Goal of the exercise:
Using the data beneath this instruction, retype only the lines from the one that contains "Tutustu uuteen AI-reseptionistiin." down to the one that contains "Lo estrenó en julio de 2019 en un act", both included, exactly as they appear.
● ● ● ●
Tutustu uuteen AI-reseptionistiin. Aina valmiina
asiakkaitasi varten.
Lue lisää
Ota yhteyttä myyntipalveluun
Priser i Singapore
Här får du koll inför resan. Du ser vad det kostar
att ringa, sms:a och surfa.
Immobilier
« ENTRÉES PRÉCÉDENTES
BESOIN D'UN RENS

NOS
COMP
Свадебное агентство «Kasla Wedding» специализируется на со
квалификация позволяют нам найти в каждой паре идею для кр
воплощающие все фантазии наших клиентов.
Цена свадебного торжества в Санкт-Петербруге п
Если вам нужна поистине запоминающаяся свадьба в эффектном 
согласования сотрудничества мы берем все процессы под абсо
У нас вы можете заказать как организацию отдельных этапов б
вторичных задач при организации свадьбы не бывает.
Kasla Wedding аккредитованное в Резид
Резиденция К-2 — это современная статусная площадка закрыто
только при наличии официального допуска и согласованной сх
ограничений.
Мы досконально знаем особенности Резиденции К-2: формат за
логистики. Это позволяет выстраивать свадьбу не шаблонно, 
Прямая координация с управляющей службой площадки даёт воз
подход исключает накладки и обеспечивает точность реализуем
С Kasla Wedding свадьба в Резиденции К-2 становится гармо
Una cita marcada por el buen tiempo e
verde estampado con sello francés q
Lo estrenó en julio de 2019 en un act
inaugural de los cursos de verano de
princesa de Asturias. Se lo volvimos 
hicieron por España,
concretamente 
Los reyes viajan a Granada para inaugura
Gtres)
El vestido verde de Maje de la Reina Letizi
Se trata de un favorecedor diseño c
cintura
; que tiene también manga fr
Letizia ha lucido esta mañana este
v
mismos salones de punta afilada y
● ● ● ●
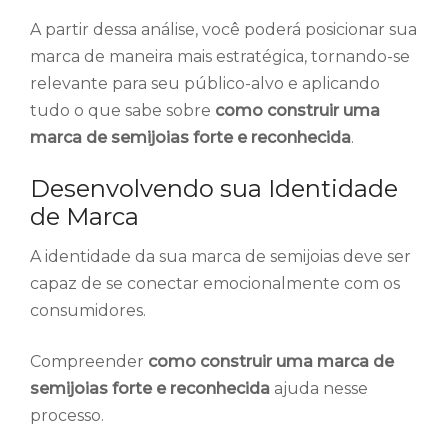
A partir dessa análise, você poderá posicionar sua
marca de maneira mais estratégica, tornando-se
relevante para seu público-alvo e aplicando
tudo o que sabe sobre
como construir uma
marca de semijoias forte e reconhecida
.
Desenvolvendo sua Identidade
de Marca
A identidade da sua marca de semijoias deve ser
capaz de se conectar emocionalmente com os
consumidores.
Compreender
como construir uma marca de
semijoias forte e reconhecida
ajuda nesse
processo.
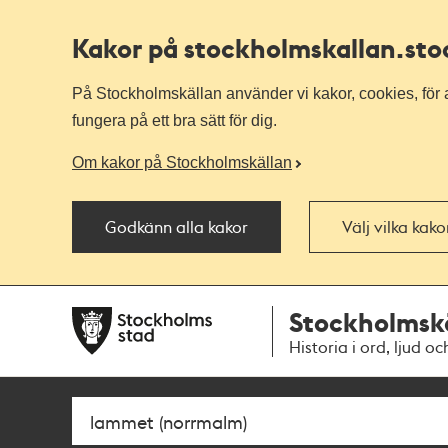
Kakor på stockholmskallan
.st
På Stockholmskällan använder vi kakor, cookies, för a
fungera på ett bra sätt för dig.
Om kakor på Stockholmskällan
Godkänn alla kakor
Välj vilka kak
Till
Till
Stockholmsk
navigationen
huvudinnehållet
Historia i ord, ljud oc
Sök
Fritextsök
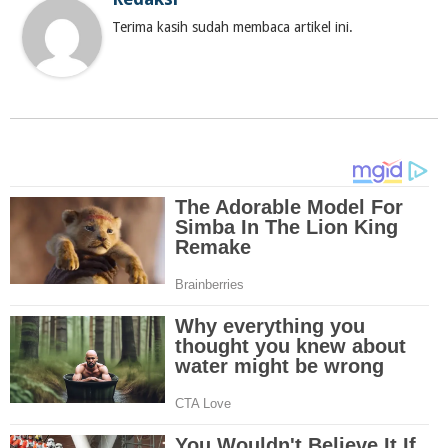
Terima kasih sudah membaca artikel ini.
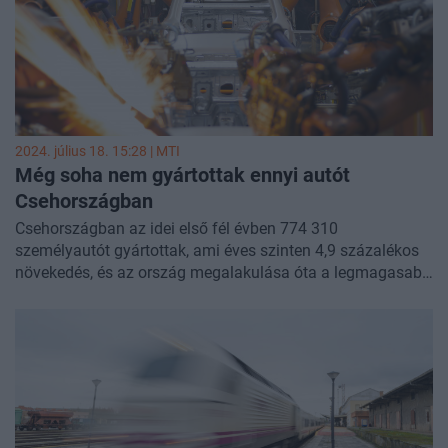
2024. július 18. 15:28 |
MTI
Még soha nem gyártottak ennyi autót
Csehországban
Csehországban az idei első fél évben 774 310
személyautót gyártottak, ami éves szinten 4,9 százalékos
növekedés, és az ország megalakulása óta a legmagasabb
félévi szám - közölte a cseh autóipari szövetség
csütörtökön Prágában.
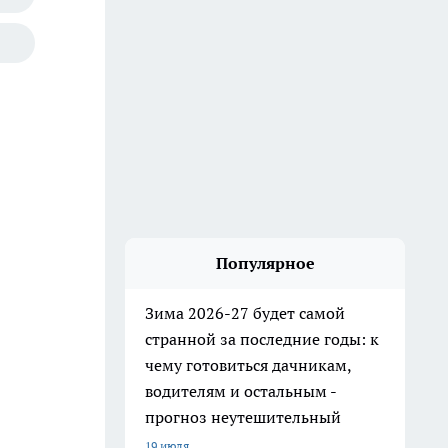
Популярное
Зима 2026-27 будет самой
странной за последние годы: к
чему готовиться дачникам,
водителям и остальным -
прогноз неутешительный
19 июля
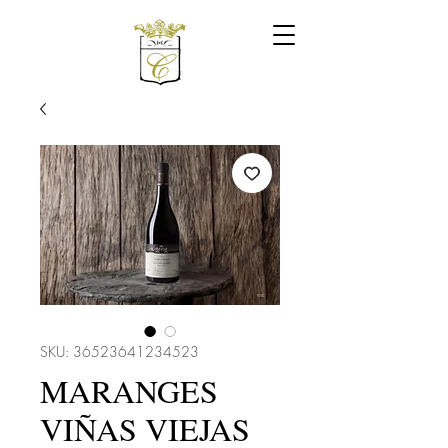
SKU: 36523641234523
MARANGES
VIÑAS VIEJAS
● ● ● ●
Finished task:
Tutustu uuteen AI-reseptionistiin. Aina valmiina
asiakkaitasi varten.
Lue lisää
Ota yhteyttä myyntipalveluun
Priser i Singapore
Här får du koll inför resan. Du ser vad det kostar
att ringa, sms:a och surfa.
Immobilier
« ENTRÉES PRÉCÉDENTES
BESOIN D'UN RENS

NOS
COMP
Свадебное агентство «Kasla Wedding» специализируется на со
квалификация позволяют нам найти в каждой паре идею для кр
воплощающие все фантазии наших клиентов.
Цена свадебного торжества в Санкт-Петербруге п
Если вам нужна поистине запоминающаяся свадьба в эффектном 
согласования сотрудничества мы берем все процессы под абсо
У нас вы можете заказать как организацию отдельных этапов б
вторичных задач при организации свадьбы не бывает.
Kasla Wedding аккредитованное в Резид
Резиденция К-2 — это современная статусная площадка закрыто
только при наличии официального допуска и согласованной сх
ограничений.
Мы досконально знаем особенности Резиденции К-2: формат за
логистики. Это позволяет выстраивать свадьбу не шаблонно, 
Прямая координация с управляющей службой площадки даёт воз
подход исключает накладки и обеспечивает точность реализуем
С Kasla Wedding свадьба в Резиденции К-2 становится гармо
Una cita marcada por el buen tiempo e
verde estampado con sello francés q
Lo estrenó en julio de 2019 en un act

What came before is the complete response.